The English parliament in 1543 passed a law forbidding the use of any English translations other than the „Great Bible”. Tyndale’s New Testament was specifically prohibited, and later Wycliffe’s and Coverdale’s Bibles were also banned. It was decreed a crime for any unlicensed person to read or explain the Scriptures in public. Many copies of Tyndale’s New Testament and Coverdale’s Bible were burned in London, though ironically, the authorized „Great Bible” contained the work of both men!

In 1557 the Geneva Bible was first published, which continued to be popular even years after the King James was available.
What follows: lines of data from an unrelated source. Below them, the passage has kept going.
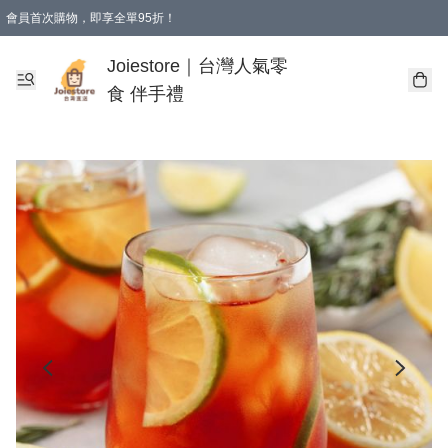
會員首次購物，即享全單95折！
Joiestore會員全單折扣優惠
購物滿 HKD 350.00即享免運費優惠！（適用於 本地送貨、本地取貨 )
Joiestore｜台灣人氣零
食 伴手禮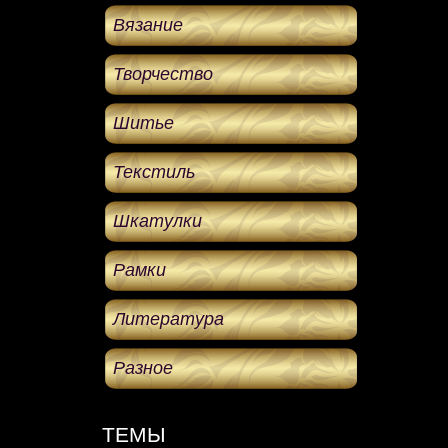
Вязание
Творчество
Шитье
Текстиль
Шкатулки
Рамки
Литература
Разное
ТЕМЫ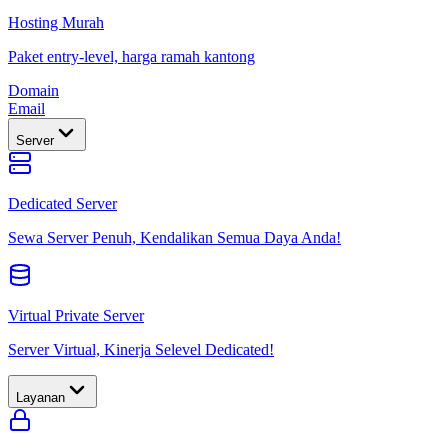
Hosting Murah
Paket entry-level, harga ramah kantong
Domain
Email
Server
Dedicated Server
Sewa Server Penuh, Kendalikan Semua Daya Anda!
Virtual Private Server
Server Virtual, Kinerja Selevel Dedicated!
Layanan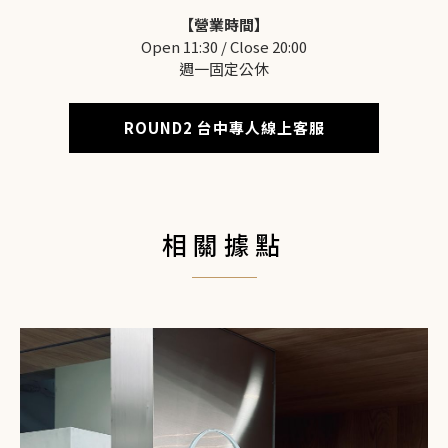
【營業時間】
Open 11:30 / Close 20:00
週一固定公休
ROUND2 台中專人線上客服
相關據點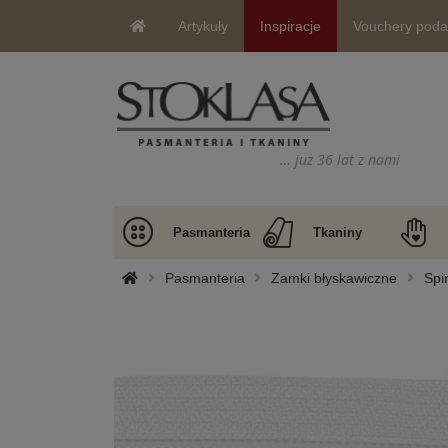
Artykuły
Inspiracje
Vouchery pod
… już 36 lat z nami
Pasmanteria
Tkaniny
Pasmanteria
Zamki błyskawiczne
Spi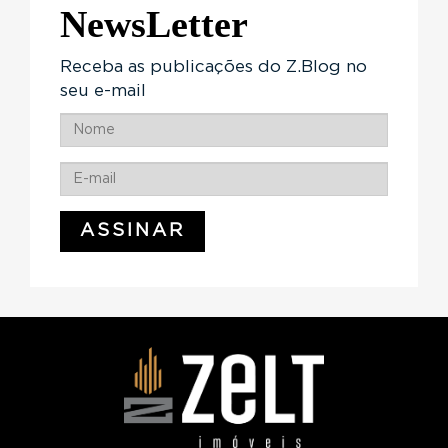
NewsLetter
Receba as publicações do Z.Blog no
seu e-mail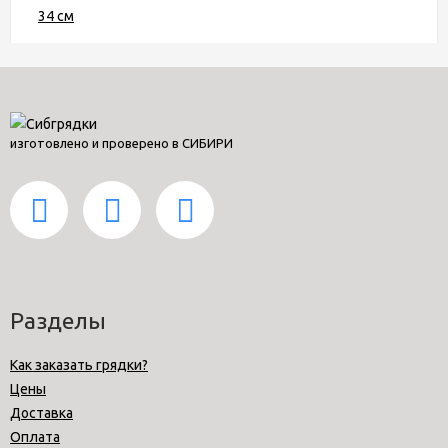
изготовлено и проверено в СИБИРИ
Разделы
Как заказать грядки?
Цены
Доставка
Оплата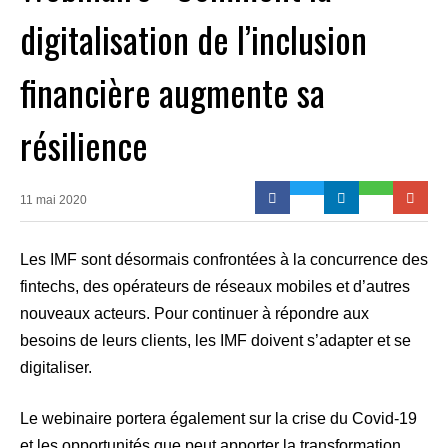
digitalisation de l’inclusion
financière augmente sa
résilience
11 mai 2020
Les IMF sont désormais confrontées à la concurrence des
fintechs, des opérateurs de réseaux mobiles et d’autres
nouveaux acteurs. Pour continuer à répondre aux
besoins de leurs clients, les IMF doivent s’adapter et se
digitaliser.
Le webinaire portera également sur la crise du Covid-19
et les opportunités que peut apporter la transformation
The Geneva Bible was the version in use during Shakespeare’s time, and was often quoted by him in his plays.

In 1559 Queen Elizabeth, a Protestant, decreed that a copy of the Bishop’s Bible be placed in every parish church. The Bishop’s Bible was printed in 20 editions over 42 years and was the basis for the King James Bible.

Responding to the increasing flood of Protestant Bibles in English, the very first complete Bible in English to be produced by the Catholic Church was the Douay Rheims, a translation from the Latin Vulgate, which was finally completed in the early 17th century. The New Testament was begun in 1578 and finished in Rheims France in 1582, and the Old Testament was finished in 1609-10 in Douay. Note that it had been over two centuries since Wycliffe had completed his English Bible!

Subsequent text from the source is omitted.